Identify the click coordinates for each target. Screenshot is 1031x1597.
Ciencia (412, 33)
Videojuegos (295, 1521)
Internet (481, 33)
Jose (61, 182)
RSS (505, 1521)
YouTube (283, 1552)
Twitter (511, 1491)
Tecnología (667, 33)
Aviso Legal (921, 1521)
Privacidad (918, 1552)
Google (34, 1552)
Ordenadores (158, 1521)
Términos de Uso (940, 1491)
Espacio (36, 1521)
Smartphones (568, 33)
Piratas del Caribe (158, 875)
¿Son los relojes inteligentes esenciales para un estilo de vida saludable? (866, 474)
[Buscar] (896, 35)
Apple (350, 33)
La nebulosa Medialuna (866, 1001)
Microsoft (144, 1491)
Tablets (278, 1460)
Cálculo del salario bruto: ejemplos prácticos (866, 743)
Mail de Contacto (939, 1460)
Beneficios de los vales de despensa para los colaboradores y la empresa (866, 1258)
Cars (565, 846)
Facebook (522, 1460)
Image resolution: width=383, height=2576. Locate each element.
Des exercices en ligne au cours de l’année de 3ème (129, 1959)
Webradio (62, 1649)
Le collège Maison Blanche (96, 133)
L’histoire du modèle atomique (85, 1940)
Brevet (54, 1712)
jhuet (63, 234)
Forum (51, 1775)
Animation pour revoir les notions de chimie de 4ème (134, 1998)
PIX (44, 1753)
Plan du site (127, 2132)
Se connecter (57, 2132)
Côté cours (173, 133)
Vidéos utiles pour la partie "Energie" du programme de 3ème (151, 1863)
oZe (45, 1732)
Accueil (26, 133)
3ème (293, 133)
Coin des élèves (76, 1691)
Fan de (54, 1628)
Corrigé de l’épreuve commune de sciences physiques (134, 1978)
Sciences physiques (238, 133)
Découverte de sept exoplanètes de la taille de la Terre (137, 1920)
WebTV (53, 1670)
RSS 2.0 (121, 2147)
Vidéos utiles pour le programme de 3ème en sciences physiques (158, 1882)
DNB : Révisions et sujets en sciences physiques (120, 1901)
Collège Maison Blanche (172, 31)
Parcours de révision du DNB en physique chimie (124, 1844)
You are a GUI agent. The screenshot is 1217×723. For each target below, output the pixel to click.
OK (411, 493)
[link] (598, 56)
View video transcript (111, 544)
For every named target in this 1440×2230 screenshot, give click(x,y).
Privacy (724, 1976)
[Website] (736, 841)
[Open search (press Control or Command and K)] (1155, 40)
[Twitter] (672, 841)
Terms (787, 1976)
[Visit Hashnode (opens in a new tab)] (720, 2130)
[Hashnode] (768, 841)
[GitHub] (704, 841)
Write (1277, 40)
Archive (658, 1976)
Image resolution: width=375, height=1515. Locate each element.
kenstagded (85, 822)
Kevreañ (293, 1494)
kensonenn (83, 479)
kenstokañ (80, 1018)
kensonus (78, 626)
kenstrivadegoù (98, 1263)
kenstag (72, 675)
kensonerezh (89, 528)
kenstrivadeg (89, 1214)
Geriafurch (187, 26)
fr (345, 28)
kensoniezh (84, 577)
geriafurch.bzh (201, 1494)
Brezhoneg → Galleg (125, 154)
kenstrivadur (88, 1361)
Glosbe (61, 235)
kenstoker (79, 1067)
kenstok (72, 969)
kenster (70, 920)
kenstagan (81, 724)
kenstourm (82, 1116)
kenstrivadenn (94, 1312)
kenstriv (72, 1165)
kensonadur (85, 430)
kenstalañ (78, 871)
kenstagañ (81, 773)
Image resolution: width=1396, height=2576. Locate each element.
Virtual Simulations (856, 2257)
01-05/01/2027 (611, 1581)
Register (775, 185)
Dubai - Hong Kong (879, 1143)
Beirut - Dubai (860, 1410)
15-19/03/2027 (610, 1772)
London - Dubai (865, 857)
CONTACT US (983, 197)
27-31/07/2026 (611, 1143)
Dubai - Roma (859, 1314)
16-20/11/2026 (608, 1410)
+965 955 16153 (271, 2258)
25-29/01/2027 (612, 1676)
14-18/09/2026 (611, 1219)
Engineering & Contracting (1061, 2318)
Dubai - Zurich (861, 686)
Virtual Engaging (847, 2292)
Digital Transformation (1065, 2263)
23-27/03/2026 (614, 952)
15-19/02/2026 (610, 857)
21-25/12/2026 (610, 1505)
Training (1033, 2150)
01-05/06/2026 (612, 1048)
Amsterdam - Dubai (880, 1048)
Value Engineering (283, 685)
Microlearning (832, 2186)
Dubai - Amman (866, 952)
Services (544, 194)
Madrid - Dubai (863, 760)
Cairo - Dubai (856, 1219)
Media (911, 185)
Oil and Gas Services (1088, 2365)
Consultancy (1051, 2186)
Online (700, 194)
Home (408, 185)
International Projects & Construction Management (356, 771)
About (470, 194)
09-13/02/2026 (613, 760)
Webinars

▶ **Exercise instructions**
Return the lines of the listing above exactly as they appear, starting with the first and stopping after the line that holds "La nebulosa Medialuna (866, 1001)".

▶ **Solution to this task**
Identify the click coordinates for each target. Screenshot is 1031x1597.
Ciencia (412, 33)
Videojuegos (295, 1521)
Internet (481, 33)
Jose (61, 182)
RSS (505, 1521)
YouTube (283, 1552)
Twitter (511, 1491)
Tecnología (667, 33)
Aviso Legal (921, 1521)
Privacidad (918, 1552)
Google (34, 1552)
Ordenadores (158, 1521)
Términos de Uso (940, 1491)
Espacio (36, 1521)
Smartphones (568, 33)
Piratas del Caribe (158, 875)
¿Son los relojes inteligentes esenciales para un estilo de vida saludable? (866, 474)
[Buscar] (896, 35)
Apple (350, 33)
La nebulosa Medialuna (866, 1001)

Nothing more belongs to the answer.